The article extends the RCPSP in multi-project environment, using Multi-project weighted total time as a goal of optimization to build RCMPSP model. Based on the complexity of solving such NP-hard problems, a two-stage hybrid differential evolution particle swarm optimization algorithm is used to solve the constructed model by using MATLAB, which is widely used in the research field of scientific and engineering methods of calculation. The algorithm employs DE to produce new individuals in the first stage. PSO uses new spread to update formula in the second stage. During the first phase, it is assured that the optimal individuals cannot be devastated in the operation of crossover and mutation and makes DE keep convergence and tries to introduce ER into DE. During the second phase, the article uses a kind of PSO that has the feature of dynamic inertia weight and the algorithmic abilities of global searching and local searching can be regulated flexibly through the dynamic changes of inertia weight.
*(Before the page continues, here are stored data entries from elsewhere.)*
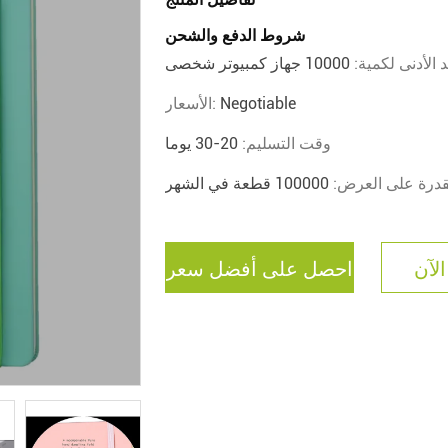
شروط الدفع والشحن
د الأدنى لكمية:
10000 جهاز كمبيوتر شخصى
Negotiable
الأسعار:
وقت التسليم:
20-30 يوما
قدرة على العرض:
100000 قطعة في الشهر
الآن
احصل على أفضل سعر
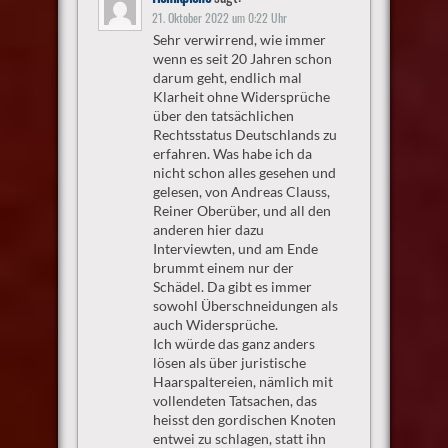
21. Oktober 2022 um 0:22 Uhr
Sehr verwirrend, wie immer
wenn es seit 20 Jahren schon
darum geht, endlich mal
Klarheit ohne Widersprüche
über den tatsächlichen
Rechtsstatus Deutschlands zu
erfahren. Was habe ich da
nicht schon alles gesehen und
gelesen, von Andreas Clauss,
Reiner Oberüber, und all den
anderen hier dazu
Interviewten, und am Ende
brummt einem nur der
Schädel. Da gibt es immer
sowohl Überschneidungen als
auch Widersprüche.
Ich würde das ganz anders
lösen als über juristische
Haarspaltereien, nämlich mit
vollendeten Tatsachen, das
heisst den gordischen Knoten
entwei zu schlagen, statt ihn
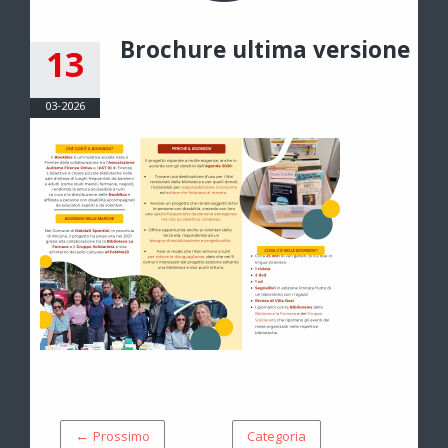
Brochure ultima versione
13
03-2026
← Prossimo
Categoria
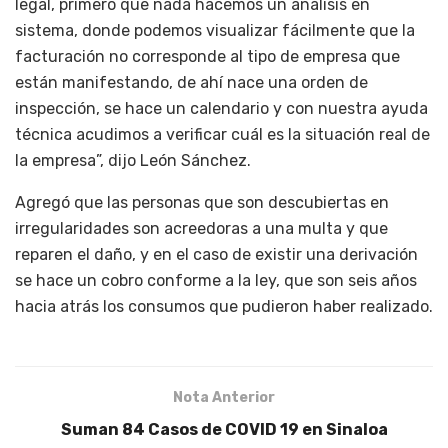
legal, primero que nada hacemos un análisis en
sistema, donde podemos visualizar fácilmente que la
facturación no corresponde al tipo de empresa que
están manifestando, de ahí nace una orden de
inspección, se hace un calendario y con nuestra ayuda
técnica acudimos a verificar cuál es la situación real de
la empresa”, dijo León Sánchez.
Agregó que las personas que son descubiertas en
irregularidades son acreedoras a una multa y que
reparen el daño, y en el caso de existir una derivación
se hace un cobro conforme a la ley, que son seis años
hacia atrás los consumos que pudieron haber realizado.
Nota Anterior
Suman 84 Casos de COVID 19 en Sinaloa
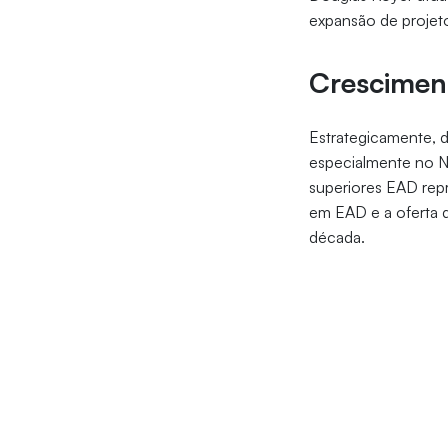
expansão de proje
Crescimen
Estrategicamente,
especialmente no No
superiores EAD rep
em EAD e a oferta d
década.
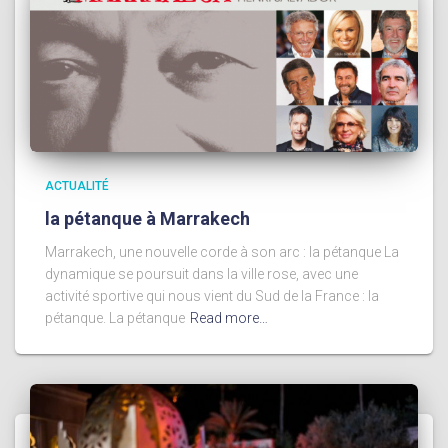
ACTUALITÉ
la pétanque à Marrakech
Marrakech, une nouvelle corde à son arc : la pétanque La
dynamique se poursuit dans la ville rose, avec une
activité sportive qui nous vient du Sud de la France : la
pétanque. La pétanque
Read more…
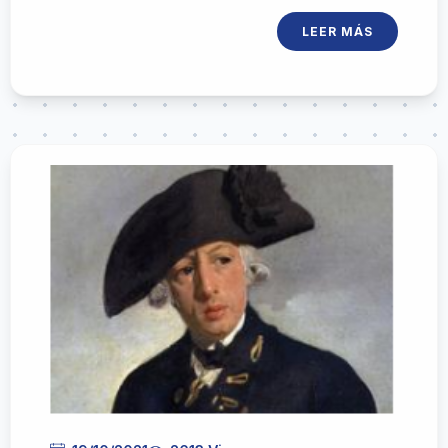
presente y apoyó esta iniciativa
LEER MÁS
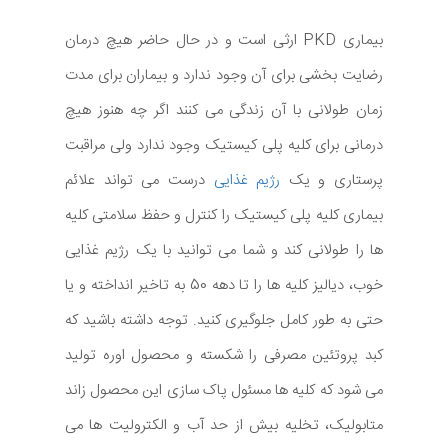
بیماری PKD ارثی است و در حال حاضر هیچ درمان
رضایت بخشی برای آن وجود ندارد و بیماران برای مدت
زمان طولانی با آن زندگی می کنند اگر چه هنوز هیچ
درمانی برای کلیه پلی کیستیک وجود ندارد ولی مراقبت
پرستاری و یک
رژیم غذایی
درست می تواند علائم
بیماری کلیه پلی کیستیک را کنترل و حفظ سلامتی کلیه
ها را طولانی کند و شما می توانید با یک رژیم غذایی
خوب، دیالیز کلیه ها را تا دهه 50 به تاخیر انداخته و یا
حتی به طور کامل جلوگیری کنید. توجه داشته باشید که
کبد پروتئین مصرفی را شکسته و محصول اوره تولید
می شود که کلیه ها مسئول پاک سازی این محصول زاند
متابولیک، تخلیه بیش از حد آب و الکترولیت ها می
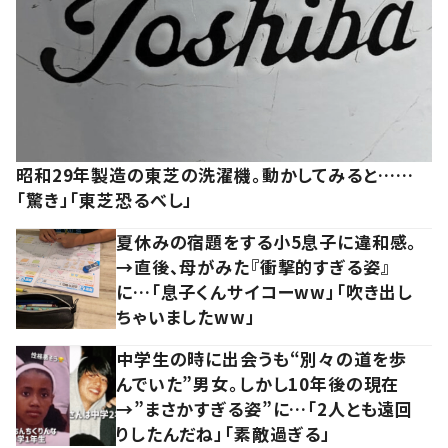
昭和29年製造の東芝の洗濯機。動かしてみると……
「驚き」「東芝恐るべし」
夏休みの宿題をする小5息子に違和感。
→直後、母がみた『衝撃的すぎる姿』
に…「息子くんサイコーww」「吹き出し
ちゃいましたww」
中学生の時に出会うも“別々の道を歩
んでいた”男女。しかし10年後の現在
→”まさかすぎる姿”に…「2人とも遠回
りしたんだね」「素敵過ぎる」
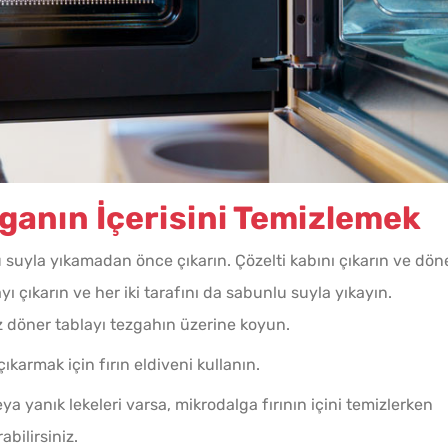
lganın İçerisini Temizlemek
 suyla yıkamadan önce çıkarın. Çözelti kabını çıkarın ve dön
yı çıkarın ve her iki tarafını da sabunlu suyla yıkayın.
z döner tablayı tezgahın üzerine koyun.
ıkarmak için fırın eldiveni kullanın.
a yanık lekeleri varsa, mikrodalga fırının içini temizlerken
bilirsiniz.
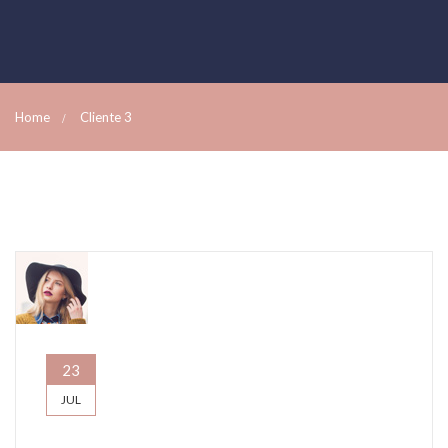
Home
Cliente 3
23
JUL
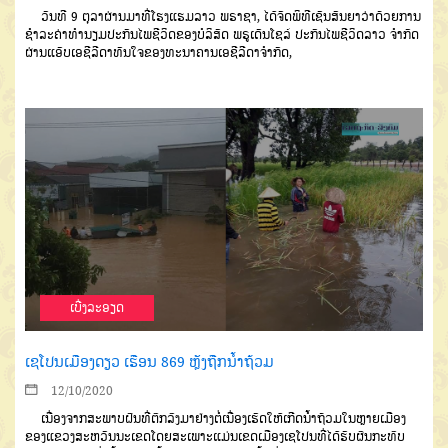
ວັນທີ 9 ຕຸລາຜ່ານມາທີ່ໂຮງແຮມລາວ ພຣາຊາ, ໄດ້ຈັດພິທີເຊັນສັນຍາວ່າດ້ວຍການ
ຊຳລະຄ່າທຳນຽມປະກັນໄພຊີວິດຂອງບໍລິສັດ ພຣູເດັນໂຊລ໌ ປະກັນໄພຊີວິດລາວ ຈຳກັດ
ຜ່ານແອັບເອຊີລີດາທັນໃຈຂອງທະນາຄານເອຊີລີດາຈຳກັດ,
ເບີ່ງລະອຽດ
ເຊໂປນເມືອງດຽວ ເຮືອນ 869 ຫຼັງຖືກນໍ້າຖ້ວມ
12/10/2020
ເນື່ອງຈາກສະພາບຝົນທີ່ຕົກລົງມາຢ່າງຕໍ່ເນື່ອງເຮັດໃຫ້ເກີດນໍ້າຖ້ວມໃນຫຼາຍເມືອງ
ຂອງແຂວງສະຫວັນນະເຂດໂດຍສະເພາະແມ່ນເຂດເມືອງເຊໂປນທີ່ໄດ້ຮັບຜົນກະທົບ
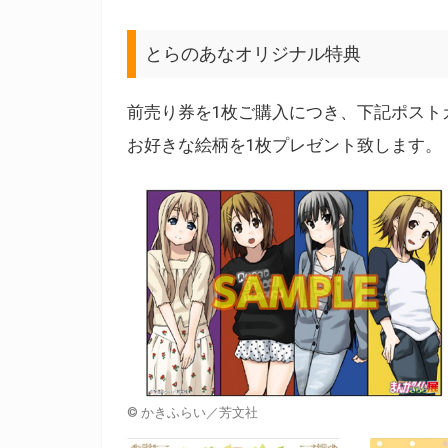
とらのあなオリジナル特典
前売り券を1枚ご購入につき、下記ポスト
お好きな絵柄を1枚プレゼント致します。
©️ かきふらい／芳文社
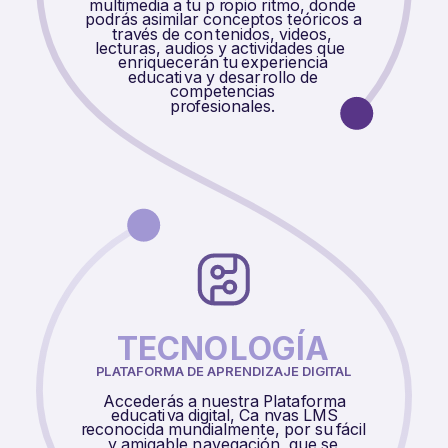
multimedia a tu p
r
opio ritmo, donde
podrás asimilar concep
t
os
t
eóricos a
tr
av
és de con
t
enidos, videos,
lecturas, audios y actividades que
enriquecerán tu
e
xperiencia
educati
v
a y desar
r
ollo de
compe
t
encias
p
r
o
f
esionales.
TECNO
L
OGÍA
P
L
AT
AFORMA DE APRENDIZAJE DIGI
T
AL
Accederás a nuestra Plata
f
orma
educati
v
a digital, Ca
n
v
as LMS
r
econocida mundialmen
t
e, por su
f
ácil
y amigable n
av
egación, que se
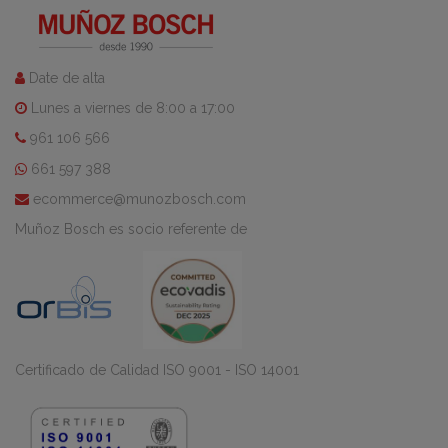
Date de alta
Lunes a viernes de 8:00 a 17:00
961 106 566
661 597 388
ecommerce@munozbosch.com
Muñoz Bosch es socio referente de
Certificado de Calidad ISO 9001 - ISO 14001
In order to test effectiveness that the algorithm of DEA-DCWPSO solves RCMPSP, the article applies the algorithms of GA, PSO and DCWPSO to address model and calculative results are compared with the results of DEA-DCWPSO. Through testing, the case indicates that using the algorithm of DEA-DCWPSO can achieve effectively solution of model which has built, and it has certain advantages on resolving problems and effectively can conduct optimal scheduling of multi-project. It can offer reference of task scheduling and resource allocation in the project implementation process.
Footnotes
Acknowledgments
The authors are grateful for their support. The contribution of this research was based on previous studies, and the authors of this paper express their heartfelt thanks to the authors of all listed previous works.
Funding
This research was funded by the Initial Scientific Research Fund in the Shandong University of Science and Technology, grant number 2019RCJJ026.